Nov 26 22:39:57 HITGSMQ01 kernel: INFO: task rgmanager:469 blocked for more than 120 seconds.
Nov 26 22:39:57 HITGSMQ01 kernel: "echo 0 > /proc/sys/kernel/hung_task_timeout_secs" disables this message.
Nov 26 22:39:57 HITGSMQ01 kernel: rgmanager     D 0000000000000000     0   469   3144 0x00000080
Nov 26 22:39:57 HITGSMQ01 kernel: ffff880c24111c60 0000000000000086 ffff880c24111c28 ffff880c24111c24
Nov 26 22:39:57 HITGSMQ01 kernel: ffffffff81055f76 ffff880c7fc23080 ffff880028316700 000000000000047e
Nov 26 22:39:57 HITGSMQ01 kernel: ffff880c692ad058 ffff880c24111fd8 000000000000fb88 ffff880c692ad058
Nov 26 22:39:57 HITGSMQ01 kernel: Call Trace:
Nov 26 22:39:57 HITGSMQ01 kernel: [<ffffffff81055f76>] ? enqueue_task+0x66/0x80
Nov 26 22:39:57 HITGSMQ01 kernel: [<ffffffff8150fc45>] rwsem_down_failed_common+0x95/0x1d0
Nov 26 22:39:57 HITGSMQ01 kernel: [<ffffffff8150fdd6>] rwsem_down_read_failed+0x26/0x30
Nov 26 22:39:57 HITGSMQ01 kernel: [<ffffffff812833b4>] call_rwsem_down_read_failed+0x14/0x30
Nov 26 22:39:57 HITGSMQ01 kernel: [<ffffffff8150f2d4>] ? down_read+0x24/0x30
Nov 26 22:39:57 HITGSMQ01 kernel: [<ffffffffa038e257>] dlm_user_request+0x47/0x1b0 [dlm]

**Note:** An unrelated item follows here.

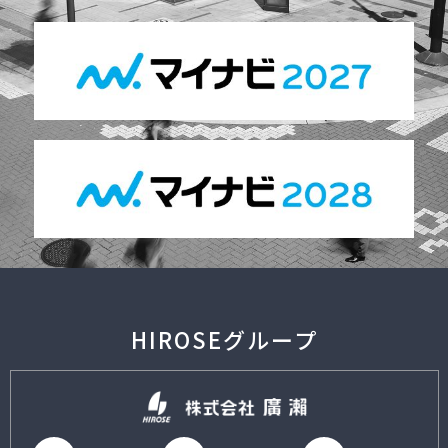
HIROSEグループ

Nov 26 22:39:57 HITGSMQ01 kernel: [<ffffffff8106659b>] ? dequeue_task_fair+0x12b/0x130
Nov 26 22:39:57 HITGSMQ01 kernel: [<ffffffff81167c53>] ? kmem_cache_alloc_trace+0x1a3/0x1b0
Nov 26 22:39:57 HITGSMQ01 kernel: [<ffffffffa039b2a7>] device_write+0x5c7/0x720 [dlm]
Nov 26 22:39:57 HITGSMQ01 kernel: [<ffffffff8109c424>] ? switch_task_namespaces+0x24/0x60
Nov 26 22:39:57 HITGSMQ01 kernel: [<ffffffff8121baf6>] ? security_file_permission+0x16/0x20
Nov 26 22:39:57 HITGSMQ01 kernel: [<ffffffff81180f98>] vfs_write+0xb8/0x1a0
Nov 26 22:39:57 HITGSMQ01 kernel: [<ffffffff81181891>] sys_write+0x51/0x90
Nov 26 22:39:57 HITGSMQ01 kernel: [<ffffffffa03b09df>] twnotify_sys_write+0x1f/0x80 [twnotify]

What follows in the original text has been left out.